A bag-of-words model contains only a dictionary of legal words and their relative probabilities in spam and genuine messages, whereas a Markovian model adds to this the relative transition probabilities between words in spam and in genuine messages (the relative probabilities of each next word given each current word in spam and in genuine messages). In other words, a bag-of-words filter discriminates based on relative probabilities of single words alone losing all phrase structure, while a Markovian word-based filter discriminates based on relative probabilities of either ordered pairs of words (the simplest case) or other short sequences of words (more common in practice), allowing the Markovian filter greater sensitivity to phrase structure.
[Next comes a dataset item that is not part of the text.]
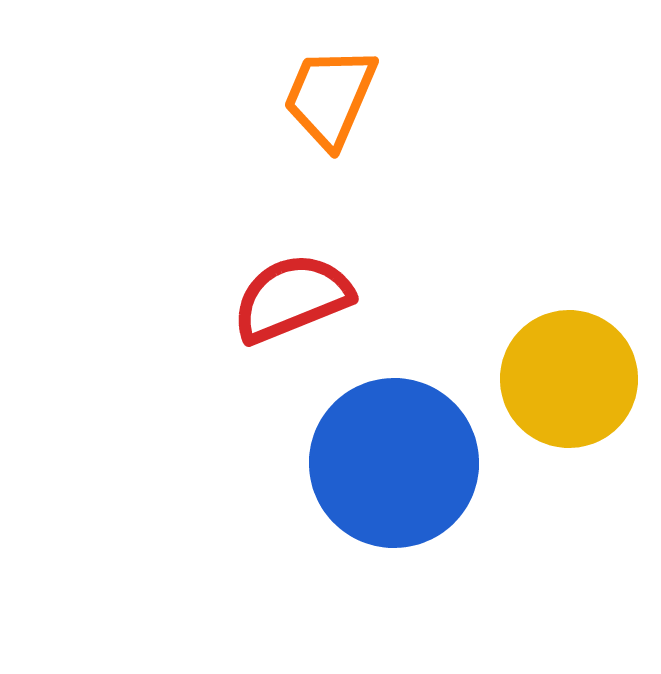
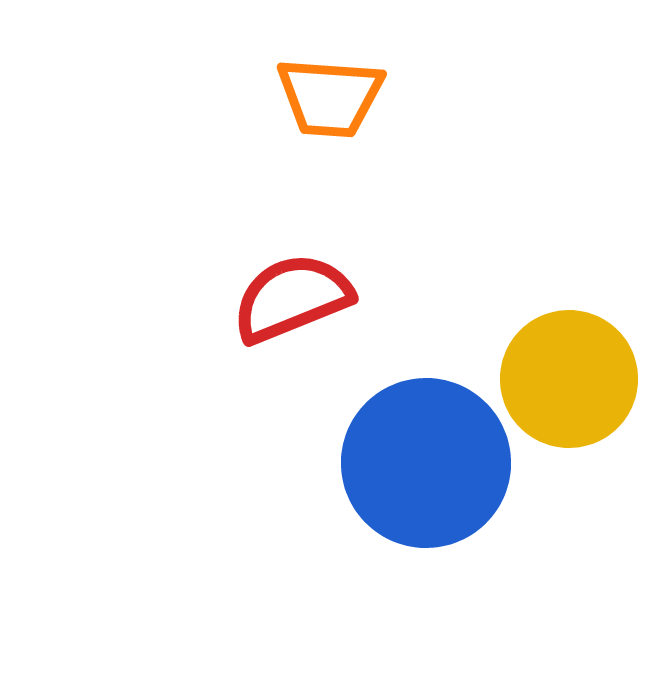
orange trapezoid: rotated 109 degrees counterclockwise
blue circle: moved 32 px right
Neither naive Bayes nor Markovian filters are limited to the word level for tokenizing messages. They can also process letters as tokens, partial words as tokens, or phrases as tokens. In such cases specific "bag-of-words" methods would correspond to general "bag-of-tokens" methods. Modelers can parameterize Markovian spam filters based on the relative probabilities of any such tokens' transitions appearing in spam or in legitimate messages. [2]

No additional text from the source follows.